Developers at business AI company Dessa have come up with a new text-to-speech system called "RealTalk". In the version they demoed, it was trained to speak with the voice of popular podcaster Joe Rogan. The developers have put up a site with a blind test at http://fakejoerogan.com/. They must have been so impressed by their own creation that they discuss the implications at https://medium.com/@dessa_/real-talk-speech-synthesis-5dd0897eef7f.
Your humble submitter did the blind test and just barely had a majority of correct guesses, but was so impressed by the quality that he considered it newsworthy - how do you fare in the test?
(Score: 2) by takyon on Monday May 20, @02:25PM (1 child)
It seems to blow the tinny Lyrebird demos out of the water:
https://www.theverge.com/2017/4/24/15406882/ai-voice-synthesis-copy-human-speech-lyrebird [theverge.com]
But we can't be too sure, because:
This is the same copout crap [soylentnews.org] we see from OpenAI. In this case, it's easy to lecture people about ethics, when releasing the research would help your competitors.
(Score: 2) by Rich on Monday May 20, @03:10PM
I had a similar feeling about that non-release, but I'm fairly certain that any party able to do a billion-dollar buyout already has an ethics panel that ensures the knowledge rests in very good hands. :)

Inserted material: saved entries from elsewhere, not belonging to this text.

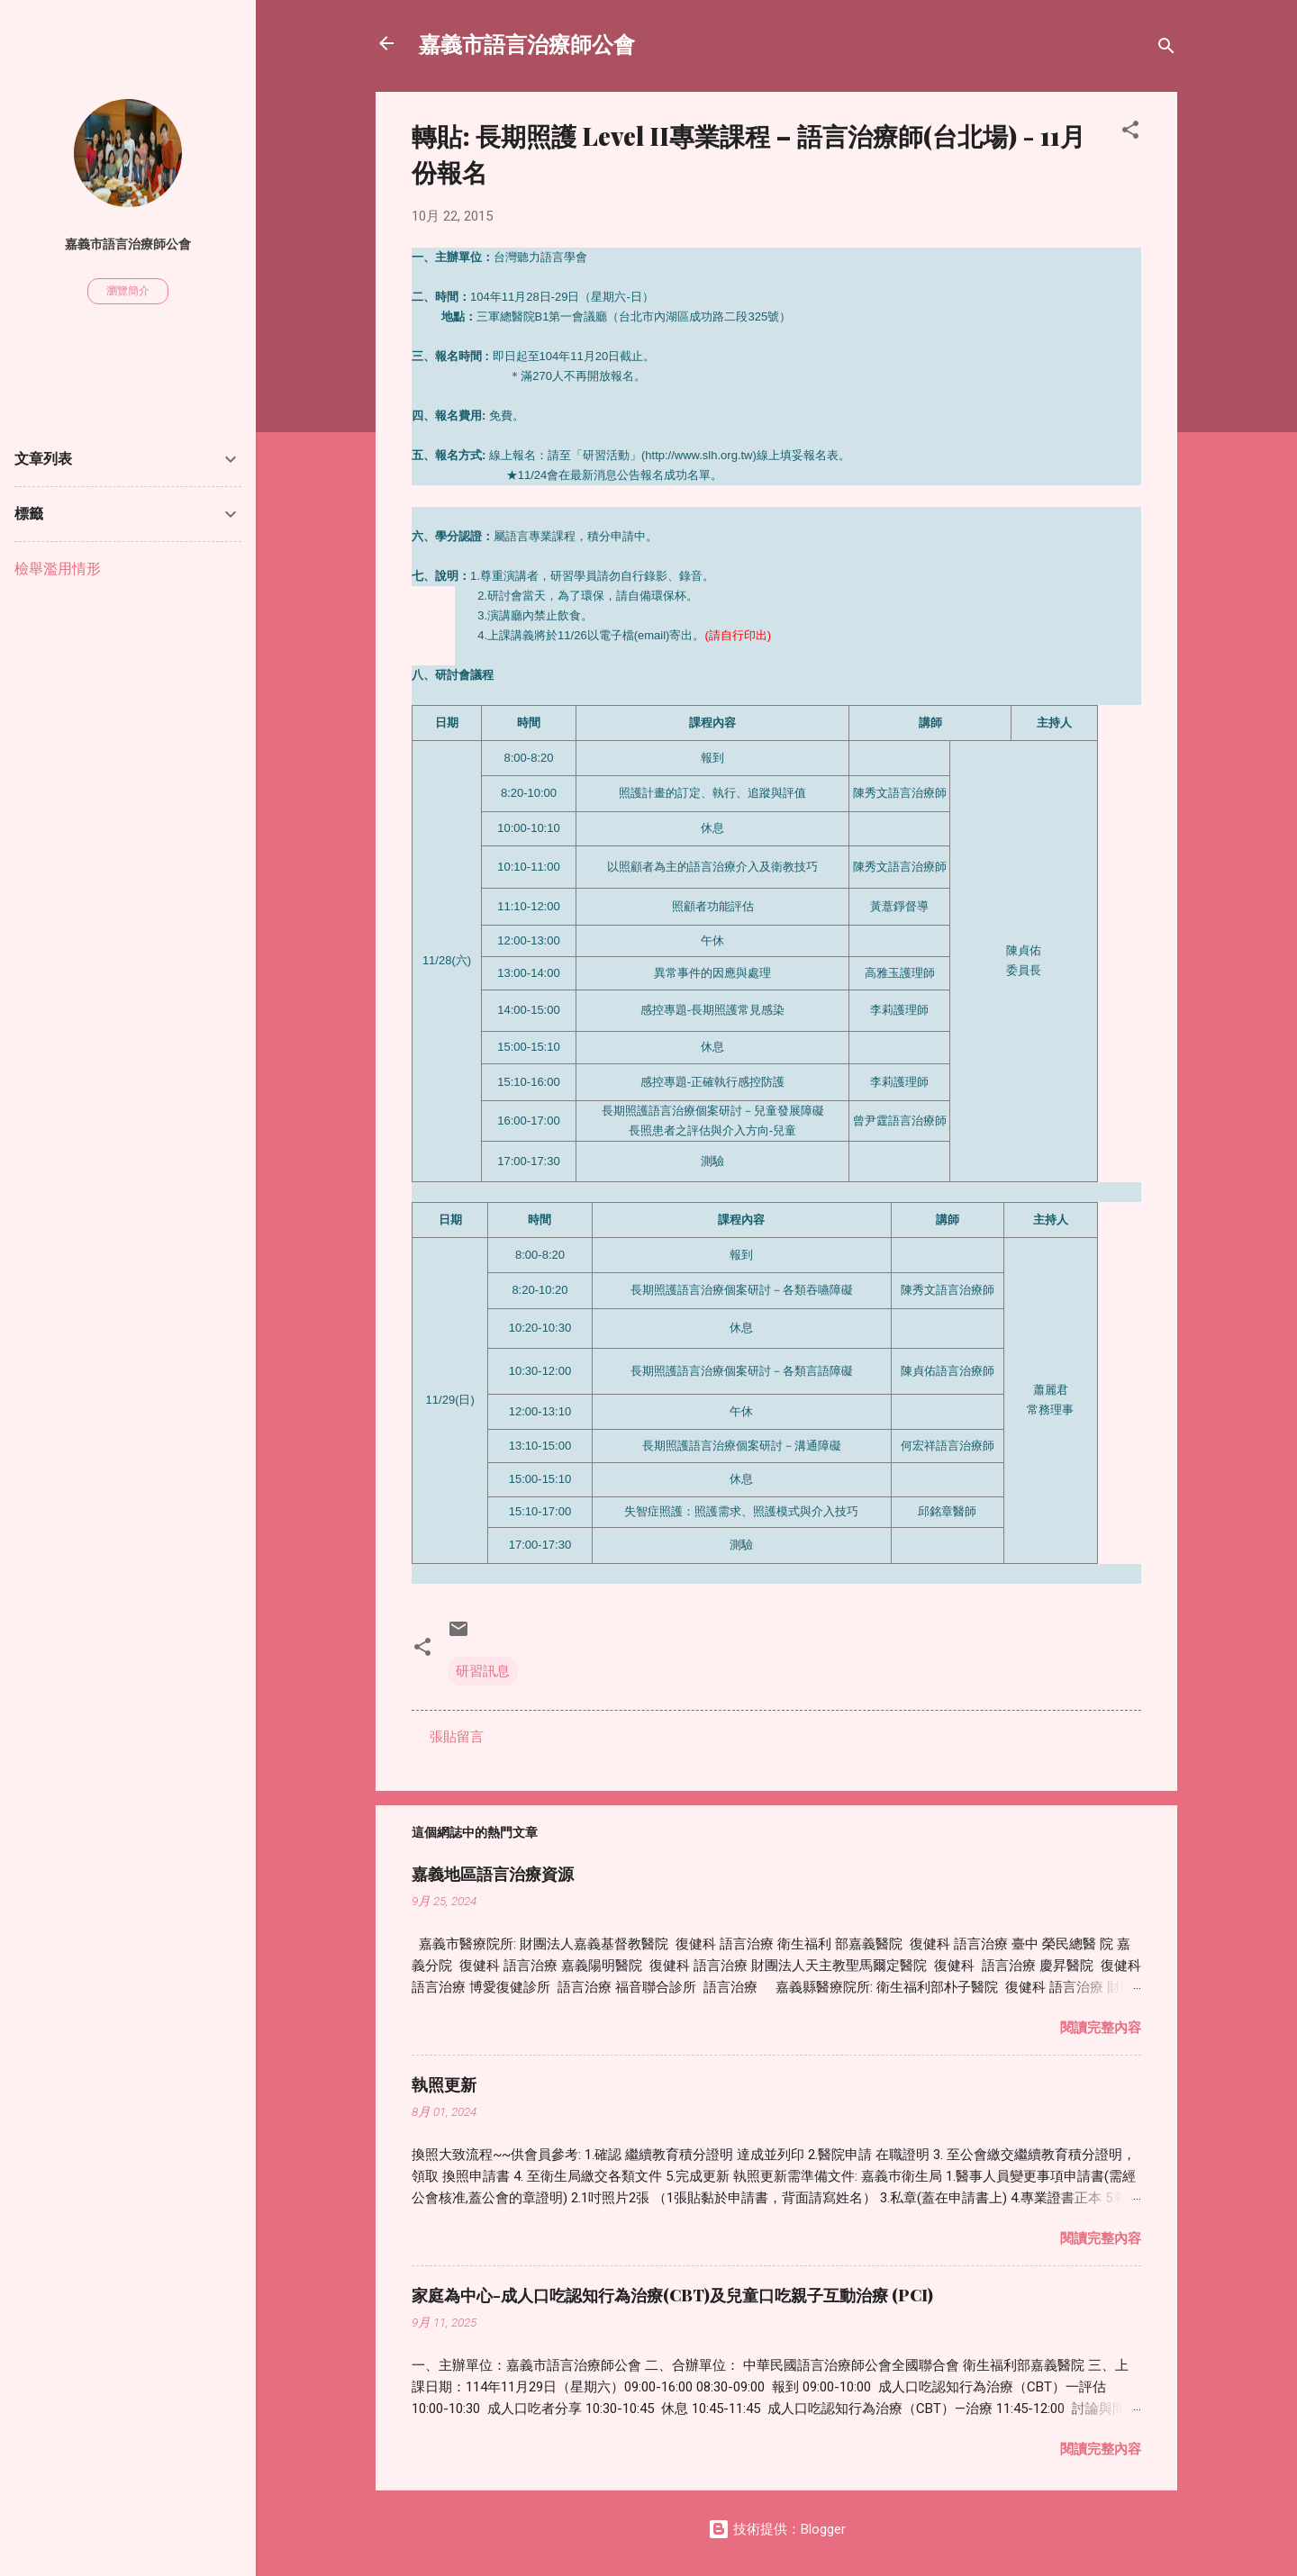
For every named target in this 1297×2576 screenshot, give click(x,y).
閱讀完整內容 (1100, 2028)
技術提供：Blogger (777, 2529)
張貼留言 (457, 1737)
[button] (1130, 133)
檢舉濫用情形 (57, 568)
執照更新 (444, 2084)
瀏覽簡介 (128, 291)
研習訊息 (483, 1671)
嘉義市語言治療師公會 (527, 43)
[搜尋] (1166, 49)
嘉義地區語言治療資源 (493, 1874)
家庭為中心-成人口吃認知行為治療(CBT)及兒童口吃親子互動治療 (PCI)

As for how it works, the former papers of their mastermind Alex Krizhevsky and the traces the other mentioned guys left behind on the net might be a hint. If I had to have a go at it, I'd model the vocal tract up to a point where phonetic decomposition and resynthesis of original voice is somewhat better than good enough, have a net that translates a sliding window of letters and mixed in grammar information from further away to phonemes. The grammar analysis would be required to get intonation and accents right, and resolve ambiguities; i'd try that with a separate net. But what net topologies to use, and how deep, i'm completely clueless. The guys involved have enough experience to choose this for the probability of something thrown at it to stick - and in this case it seriously did.
(Score: 2) by danmars on Monday May 20, @02:54PM
I got them all right first try. What is so hard about this? The AI version is terrible at determining when to pause or change pace or inflection. I imagine it would be even easier for someone who actually listens to Joe Rogan.